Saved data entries
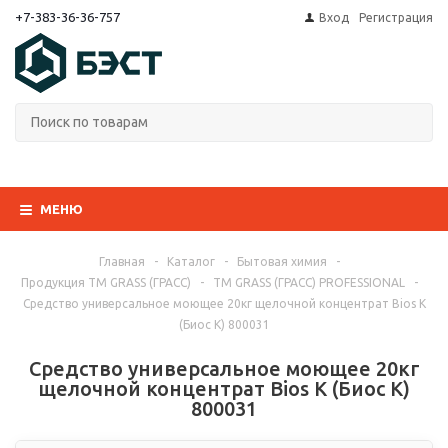
+7-383-36-36-757
Вход
Регистрация
МЕНЮ
Главная
-
Каталог
-
Бытовая химия
-
Продукция ТМ GRASS (ГРАСС)
-
ТМ GRASS (ГРАСС) PROFESSIONAL
-
Средство универсальное моющее 20кг щелочной концентрат Bios K
(Биос К) 800031
Средство универсальное моющее 20кг
щелочной концентрат Bios K (Биос К)
800031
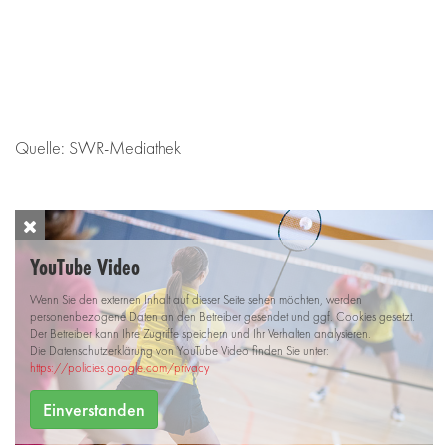
Quelle: SWR-Mediathek
YouTube Video
Wenn Sie den externen Inhalt auf dieser Seite sehen möchten, werden
personenbezogene Daten an den Betreiber gesendet und ggf. Cookies gesetzt.
Der Betreiber kann Ihre Zugriffe speichern und Ihr Verhalten analysieren.
Die Datenschutzerklärung von YouTube Video finden Sie unter:
https://policies.google.com/privacy
Einverstanden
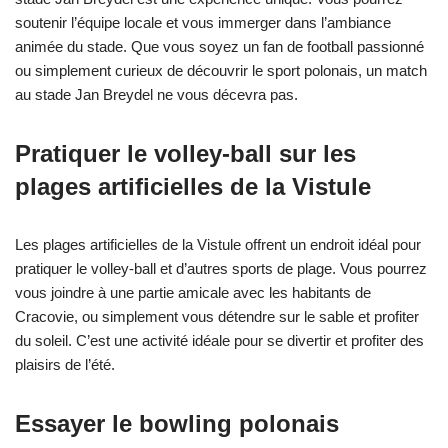
soutenir l’équipe locale et vous immerger dans l’ambiance
animée du stade. Que vous soyez un fan de football passionné
ou simplement curieux de découvrir le sport polonais, un match
au stade Jan Breydel ne vous décevra pas.
Pratiquer le volley-ball sur les
plages artificielles de la Vistule
Les plages artificielles de la Vistule offrent un endroit idéal pour
pratiquer le volley-ball et d’autres sports de plage. Vous pourrez
vous joindre à une partie amicale avec les habitants de
Cracovie, ou simplement vous détendre sur le sable et profiter
du soleil. C’est une activité idéale pour se divertir et profiter des
plaisirs de l’été.
Essayer le bowling polonais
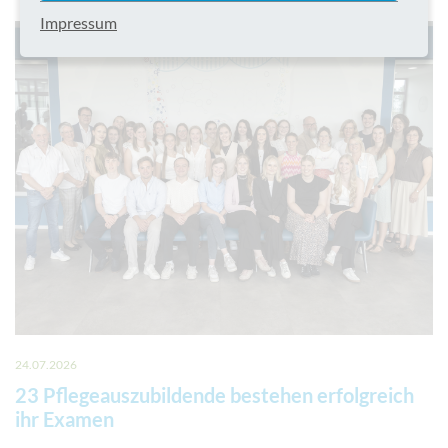
Impressum
24.07.2026
23 Pflegeauszubildende bestehen erfolgreich
ihr Examen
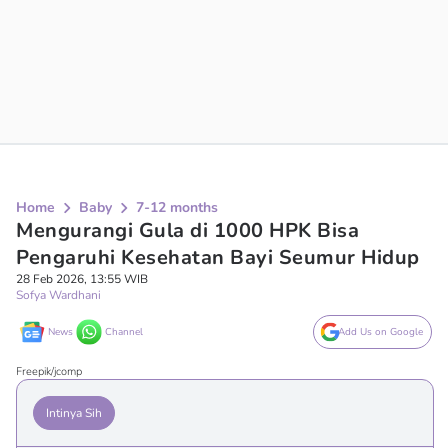
Home
Baby
7-12 months
Mengurangi Gula di 1000 HPK Bisa
Pengaruhi Kesehatan Bayi Seumur Hidup
28 Feb 2026, 13:55 WIB
Sofya Wardhani
News
Channel
Add Us on Google
Freepik/jcomp
Intinya Sih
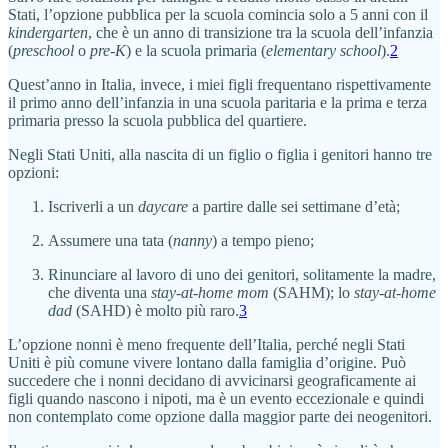
Stati, l’opzione pubblica per la scuola comincia solo a 5 anni con il
kindergarten
, che è un anno di transizione tra la scuola dell’infanzia
(
preschool
o
pre-K
) e la scuola primaria (
elementary school
).
2
Quest’anno in Italia, invece, i miei figli frequentano rispettivamente
il primo anno dell’infanzia in una scuola paritaria e la prima e terza
primaria presso la scuola pubblica del quartiere.
Negli Stati Uniti, alla nascita di un figlio o figlia i genitori hanno tre
opzioni:
Iscriverli a un
daycare
a partire dalle sei settimane d’età;
Assumere una tata (
nanny
) a tempo pieno;
Rinunciare al lavoro di uno dei genitori, solitamente la madre,
che diventa una
stay-at-home mom
(SAHM); lo
stay-at-home
dad
(SAHD) è molto più raro.
3
L’opzione nonni è meno frequente dell’Italia, perché negli Stati
Uniti è più comune vivere lontano dalla famiglia d’origine. Può
succedere che i nonni decidano di avvicinarsi geograficamente ai
figli quando nascono i nipoti, ma è un evento eccezionale e quindi
non contemplato come opzione dalla maggior parte dei neogenitori.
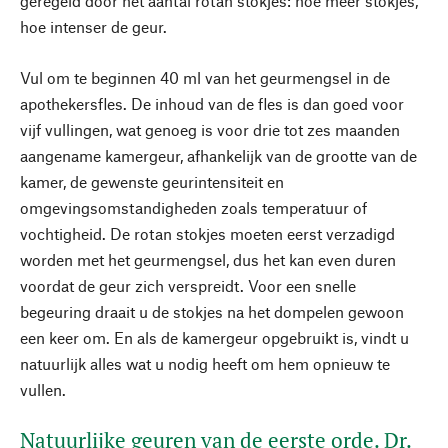
geregeld door het aantal rotan stokjes: hoe meer stokjes,
hoe intenser de geur.
Vul om te beginnen 40 ml van het geurmengsel in de
apothekersfles. De inhoud van de fles is dan goed voor
vijf vullingen, wat genoeg is voor drie tot zes maanden
aangename kamergeur, afhankelijk van de grootte van de
kamer, de gewenste geurintensiteit en
omgevingsomstandigheden zoals temperatuur of
vochtigheid. De rotan stokjes moeten eerst verzadigd
worden met het geurmengsel, dus het kan even duren
voordat de geur zich verspreidt. Voor een snelle
begeuring draait u de stokjes na het dompelen gewoon
een keer om. En als de kamergeur opgebruikt is, vindt u
natuurlijk alles wat u nodig heeft om hem opnieuw te
vullen.
Natuurlijke geuren van de eerste orde. Dr.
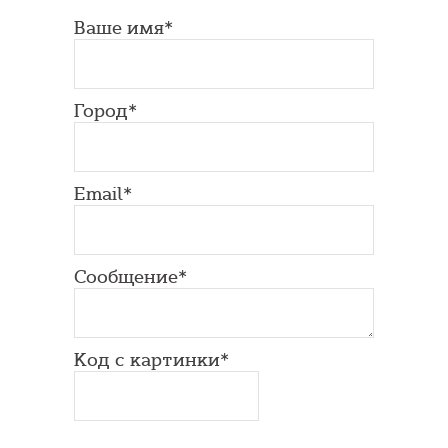
Ваше имя*
Город*
Email*
Сообщение*
Код с картинки*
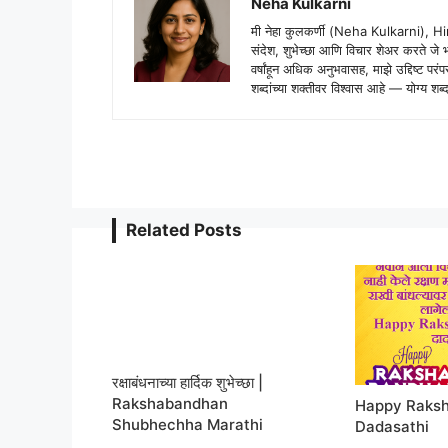
Neha Kulkarni
मी नेहा कुलकर्णी (Neha Kulkarni), H
संदेश, शुभेच्छा आणि विचार शेअर करते ज
वर्षांहून अधिक अनुभवासह, माझे उद्दिष्ट पर
शब्दांच्या शक्तीवर विश्वास आहे — योग्य
Related Posts
रक्षाबंधनाच्या हार्दिक शुभेच्छा |
Rakshabandhan
Happy Raks
Shubhechha Marathi
Dadasathi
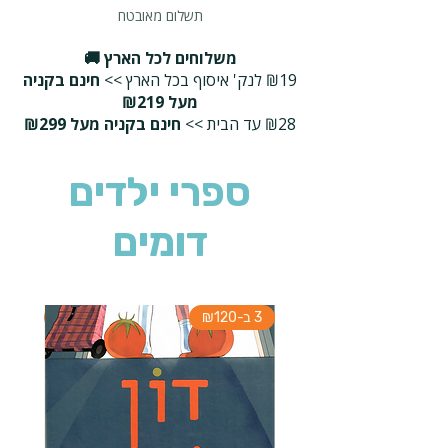
תשלום מאובטח
משלוחים לכל הארץ 🚚
₪19 לנק' איסוף בכל הארץ >>
חינם בקניה
מעל ₪219
₪28 עד הבית >>
חינם בקניה מעל ₪299
ספרי ילדים
דומים
3 ב-₪120
3 ב-₪120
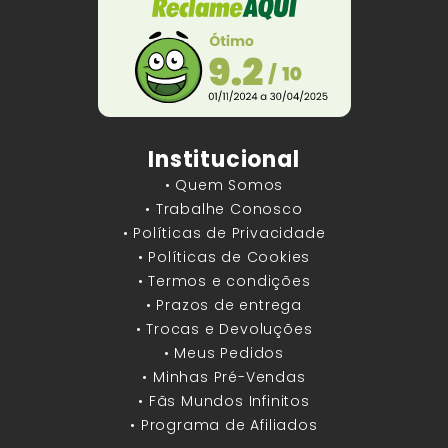
Institucional
• Quem Somos
• Trabalhe Conosco
• Políticas de Privacidade
• Políticas de Cookies
• Termos e condições
• Prazos de entrega
• Trocas e Devoluções
• Meus Pedidos
• Minhas Pré-Vendas
• Fãs Mundos Infinitos
• Programa de Afiliados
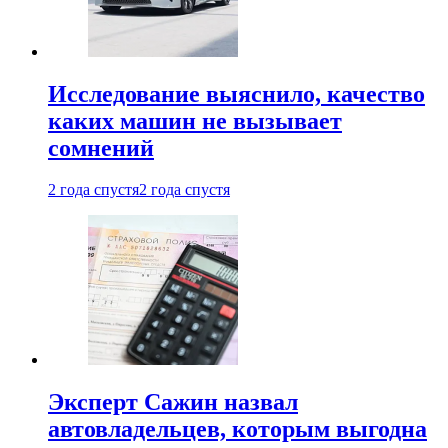
Исследование выяснило, качество
каких машин не вызывает
сомнений
2 года спустя
2 года спустя
Эксперт Сажин назвал
автовладельцев, которым выгодна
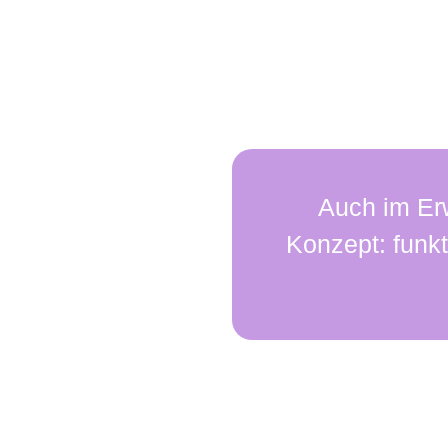
Warum 
Auch im Erw
Konzept: funkt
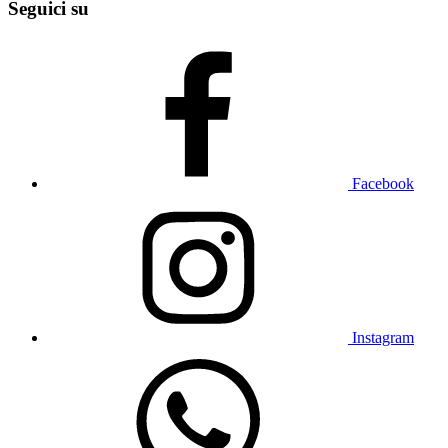
Seguici su
Facebook
Instagram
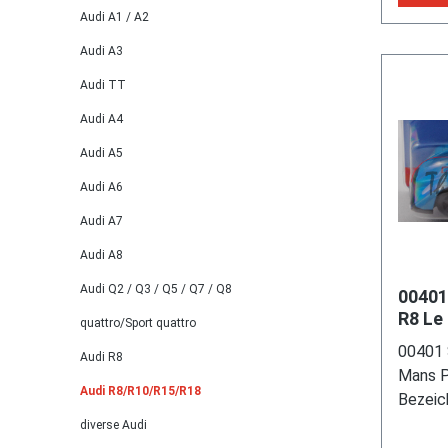
Reihen
Audi A1 / A2
Direkt
(BlueM
Audi A3
1984 c
Audi TT
Motork
Audi A4
Abgasn
mm, Lä
Audi A5
Modell
Audi A6
hell-st
staubg
Audi A7
CLAASSE
Audi A8
VERTRI
Audi Q2 / Q3 / Q5 / Q7 / Q8
0176.9
00401
silber/
R8 Le
quattro/Sport quattro
den Se
00-05)
00401 
Audi R8
1:55,
49090 
Mans P
den vo
Audi R8/R10/R15/R18
Bezeic
vorne u
Rennwa
diverse Audi
Druck R
Entwic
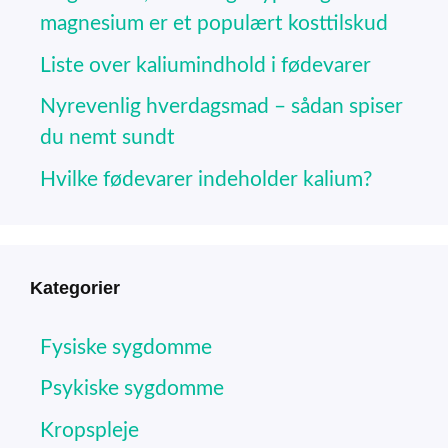
magnesium er et populært kosttilskud
Liste over kaliumindhold i fødevarer
Nyrevenlig hverdagsmad – sådan spiser
du nemt sundt
Hvilke fødevarer indeholder kalium?
Kategorier
Fysiske sygdomme
Psykiske sygdomme
Kropspleje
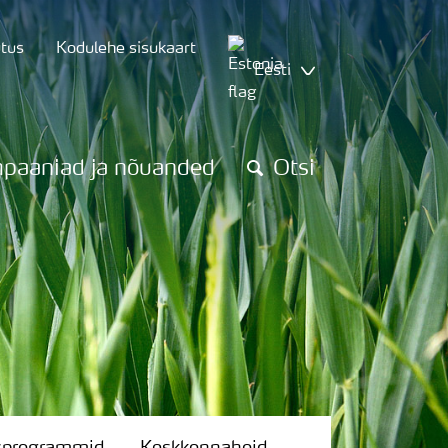
utus
Kodulehe sisukaart
Eesti
paaniad ja nõuanded
Otsi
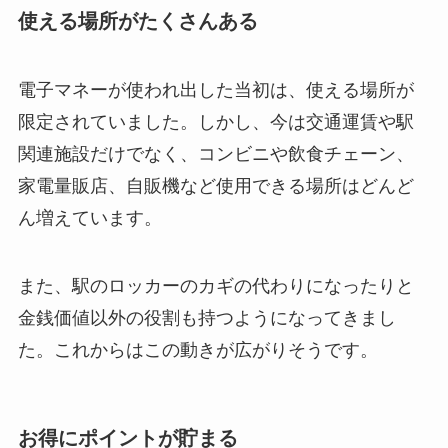
使える場所がたくさんある
電子マネーが使われ出した当初は、使える場所が
限定されていました。しかし、今は交通運賃や駅
関連施設だけでなく、コンビニや飲食チェーン、
家電量販店、自販機など使用できる場所はどんど
ん増えています。
また、駅のロッカーのカギの代わりになったりと
金銭価値以外の役割も持つようになってきまし
た。これからはこの動きが広がりそうです。
お得にポイントが貯まる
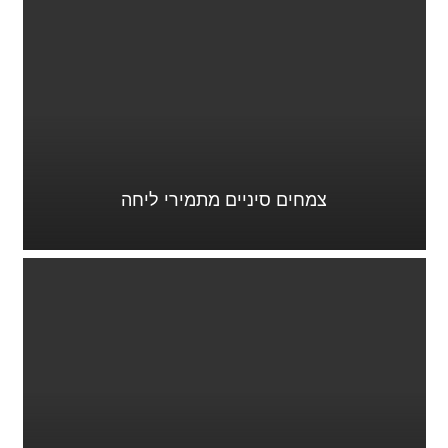
צמחים סיניים מתמירי ליחה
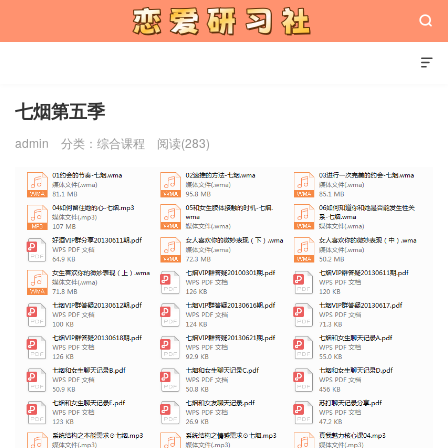


七烟第五季
admin
分类：
综合课程
阅读(283)
恋爱研习社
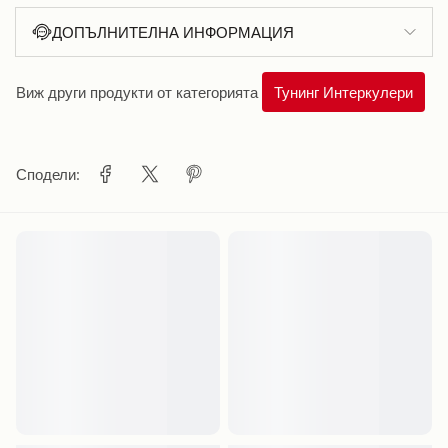
ДОПЪЛНИТЕЛНА ИНФОРМАЦИЯ
Виж други продукти от категорията
Тунинг Интеркулери
Сподели:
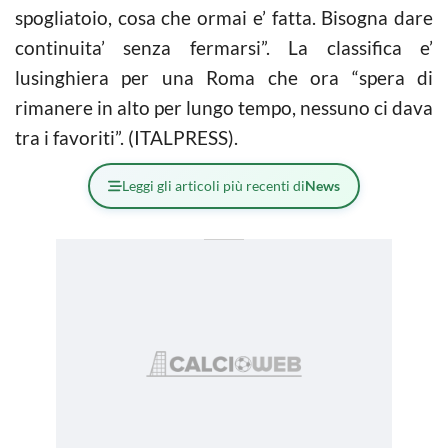
spogliatoio, cosa che ormai e’ fatta. Bisogna dare
continuita’ senza fermarsi”. La classifica e’
lusinghiera per una Roma che ora “spera di
rimanere in alto per lungo tempo, nessuno ci dava
tra i favoriti”. (ITALPRESS).
Leggi gli articoli più recenti di
News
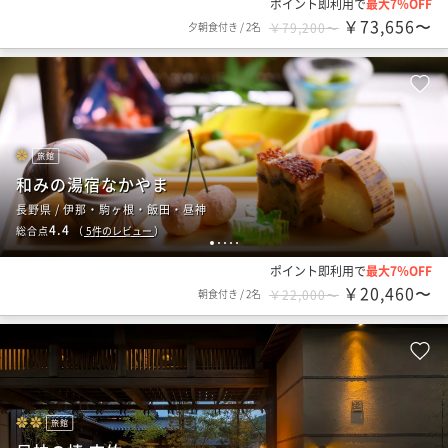
ポイント即利用で
最大7％OFF
￥73,656〜
夕朝食付き
/
2名
￥79,200〜
旅館
和みの湯宿なかやま
長野県 / 伊那・駒ヶ根・飯田・昼神
4.4
総合点
（
5
件のレビュー
）
1
2
3
4
5
ポイント即利用で
最大7％OFF
￥20,460〜
朝食付き
/
2名
￥22,000〜
旅館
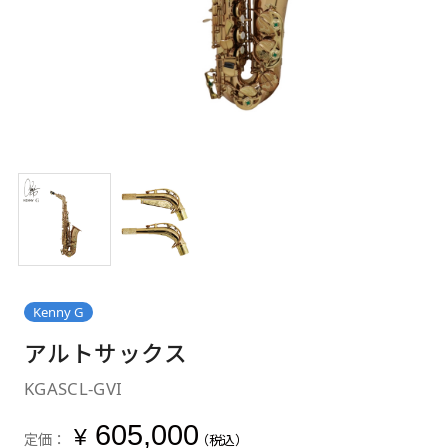
Kenny G
アルトサックス
KGASCL-GVI
605,000
¥
定価：
（税込）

### What is required
Drop the images and copy all the data exactly.

### Written answer
+7-383-36-36-757
Вход
Регистрация
МЕНЮ
Главная
-
Каталог
-
Бытовая химия
-
Продукция ТМ GRASS (ГРАСС)
-
ТМ GRASS (ГРАСС) PROFESSIONAL
-
Средство универсальное моющее 20кг щелочной концентрат Bios K
(Биос К) 800031
Средство универсальное моющее 20кг
щелочной концентрат Bios K (Биос К)
800031
Quelle: SWR-Mediathek
YouTube Video
Wenn Sie den externen Inhalt auf dieser Seite sehen möchten, werden
personenbezogene Daten an den Betreiber gesendet und ggf. Cookies gesetzt.
Der Betreiber kann Ihre Zugriffe speichern und Ihr Verhalten analysieren.
Die Datenschutzerklärung von YouTube Video finden Sie unter:
https://policies.google.com/privacy
Einverstanden
soutenir l’équipe locale et vous immerger dans l’ambiance
animée du stade. Que vous soyez un fan de football passionné
ou simplement curieux de découvrir le sport polonais, un match
au stade Jan Breydel ne vous décevra pas.
Pratiquer le volley-ball sur les
plages artificielles de la Vistule
Les plages artificielles de la Vistule offrent un endroit idéal pour
pratiquer le volley-ball et d’autres sports de plage. Vous pourrez
vous joindre à une partie amicale avec les habitants de
Cracovie, ou simplement vous détendre sur le sable et profiter
du soleil. C’est une activité idéale pour se divertir et profiter des
plaisirs de l’été.
Essayer le bowling polonais
Impressum
24.07.2026
23 Pflegeauszubildende bestehen erfolgreich
ihr Examen
Home
Baby
7-12 months
Mengurangi Gula di 1000 HPK Bisa
Pengaruhi Kesehatan Bayi Seumur Hidup
28 Feb 2026, 13:55 WIB
Sofya Wardhani
News
Channel
Add Us on Google
Freepik/jcomp
Intinya Sih
Stati, l’opzione pubblica per la scuola comincia solo a 5 anni con il
kindergarten
, che è un anno di transizione tra la scuola dell’infanzia
(
preschool
o
pre-K
) e la scuola primaria (
elementary school
).
2
Quest’anno in Italia, invece, i miei figli frequentano rispettivamente
il primo anno dell’infanzia in una scuola paritaria e la prima e terza
primaria presso la scuola pubblica del quartiere.
Negli Stati Uniti, alla nascita di un figlio o figlia i genitori hanno tre
opzioni:
Iscriverli a un
daycare
a partire dalle sei settimane d’età;
Assumere una tata (
nanny
) a tempo pieno;
Rinunciare al lavoro di uno dei genitori, solitamente la madre,
che diventa una
stay-at-home mom
(SAHM); lo
stay-at-home
dad
(SAHD) è molto più raro.
3
L’opzione nonni è meno frequente dell’Italia, perché negli Stati
Uniti è più comune vivere lontano dalla famiglia d’origine. Può
succedere che i nonni decidano di avvicinarsi geograficamente ai
figli quando nascono i nipoti, ma è un evento eccezionale e quindi
non contemplato come opzione dalla maggior parte dei neogenitori.
geregeld door het aantal rotan stokjes: hoe meer stokjes,
hoe intenser de geur.
Vul om te beginnen 40 ml van het geurmengsel in de
apothekersfles. De inhoud van de fles is dan goed voor
vijf vullingen, wat genoeg is voor drie tot zes maanden
aangename kamergeur, afhankelijk van de grootte van de
kamer, de gewenste geurintensiteit en
omgevingsomstandigheden zoals temperatuur of
vochtigheid. De rotan stokjes moeten eerst verzadigd
worden met het geurmengsel, dus het kan even duren
voordat de geur zich verspreidt. Voor een snelle
begeuring draait u de stokjes na het dompelen gewoon
een keer om. En als de kamergeur opgebruikt is, vindt u
natuurlijk alles wat u nodig heeft om hem opnieuw te
vullen.
Natuurlijke geuren van de eerste orde. Dr.
Ваше имя*
Город*
Email*
Сообщение*
Код с картинки*
Neha Kulkarni
मी नेहा कुलकर्णी (Neha Kulkarni), H
संदेश, शुभेच्छा आणि विचार शेअर करते ज
वर्षांहून अधिक अनुभवासह, माझे उद्दिष्ट पर
शब्दांच्या शक्तीवर विश्वास आहे — योग्य
Related Posts
रक्षाबंधनाच्या हार्दिक शुभेच्छा |
Rakshabandhan
Happy Raks
Shubhechha Marathi
Dadasathi
תשלום מאובטח
משלוחים לכל הארץ 🚚
₪19 לנק' איסוף בכל הארץ >>
חינם בקניה
מעל ₪219
₪28 עד הבית >>
חינם בקניה מעל ₪299
ספרי ילדים
דומים
3 ב-₪120
3 ב-₪120
Institucional
• Quem Somos
• Trabalhe Conosco
• Políticas de Privacidade
• Políticas de Cookies
• Termos e condições
• Prazos de entrega
• Trocas e Devoluções
• Meus Pedidos
• Minhas Pré-Vendas
• Fãs Mundos Infinitos
• Programa de Afiliados
Исследование выяснило, качество
каких машин не вызывает
сомнений
2 года спустя
2 года спустя
Эксперт Сажин назвал
автовладельцев, которым выгодна
Warum 
Auch im Erw
Konzept: funkt
Seguici su
Facebook
Instagram
Reihen
Audi A1 / A2
Direkt
(BlueM
Audi A3
1984 c
Audi TT
Motork
Audi A4
Abgasn
mm, Lä
Audi A5
Modell
Audi A6
hell-st
staubg
Audi A7
CLAASSE
Audi A8
VERTRI
Audi Q2 / Q3 / Q5 / Q7 / Q8
0176.9
00401
silber/
R8 Le
quattro/Sport quattro
den Se
00-05)
00401 
Audi R8
1:55,
49090 
Mans P
den vo
Audi R8/R10/R15/R18
Bezeic
vorne u
Rennwa
diverse Audi
Druck R
Entwic
magnesium er et populært kosttilskud
Liste over kaliumindhold i fødevarer
Nyrevenlig hverdagsmad – sådan spiser
du nemt sundt
Hvilke fødevarer indeholder kalium?
Kategorier
Fysiske sygdomme
Psykiske sygdomme
Kropspleje
utus
Kodulehe sisukaart
Eesti
paaniad ja nõuanded
Otsi
使える場所がたくさんある
電子マネーが使われ出した当初は、使える場所が
限定されていました。しかし、今は交通運賃や駅
関連施設だけでなく、コンビニや飲食チェーン、
家電量販店、自販機など使用できる場所はどんど
ん増えています。
また、駅のロッカーのカギの代わりになったりと
金銭価値以外の役割も持つようになってきまし
た。これからはこの動きが広がりそうです。
お得にポイントが貯まる
צמחים סיניים מתמירי ליחה


七烟第五季
admin
分类：
综合课程
阅读(283)
恋爱研习社
ДОПЪЛНИТЕЛНА ИНФОРМАЦИЯ
Виж други продукти от категорията
Тунинг Интеркулери
Сподели:
spogliatoio, cosa che ormai e’ fatta. Bisogna dare
continuita’ senza fermarsi”. La classifica e’
lusinghiera per una Roma che ora “spera di
rimanere in alto per lungo tempo, nessuno ci dava
tra i favoriti”. (ITALPRESS).
Leggi gli articoli più recenti di
News
ポイント即利用で
最大7％OFF
￥73,656〜
夕朝食付き
/
2名
￥79,200〜
旅館
和みの湯宿なかやま
長野県 / 伊那・駒ヶ根・飯田・昼神
4.4
総合点
（
5
件のレビュー
）
1
2
3
4
5
ポイント即利用で
最大7％OFF
￥20,460〜
朝食付き
/
2名
￥22,000〜
旅館
Kenny G
アルトサックス
KGASCL-GVI
605,000
¥
定価：
（税込）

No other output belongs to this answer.